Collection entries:
++++++++

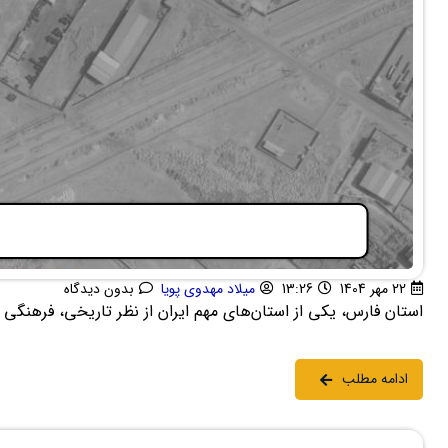
22 مهر 1404
13:26
میلاد مهدوی پویا
بدون دیدگاه
استان فارس، یکی از استان‌های مهم ایران از نظر تاریخی، فرهنگی
ادامه مطلب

++++++++

-- DIRECTIONS FOR THIS TASK --
The entries must be written out again unchanged. Images are to be left out.

-- TASK ANSWER --
22 مهر 1404
13:26
میلاد مهدوی پویا
بدون دیدگاه
استان فارس، یکی از استان‌های مهم ایران از نظر تاریخی، فرهنگی
ادامه مطلب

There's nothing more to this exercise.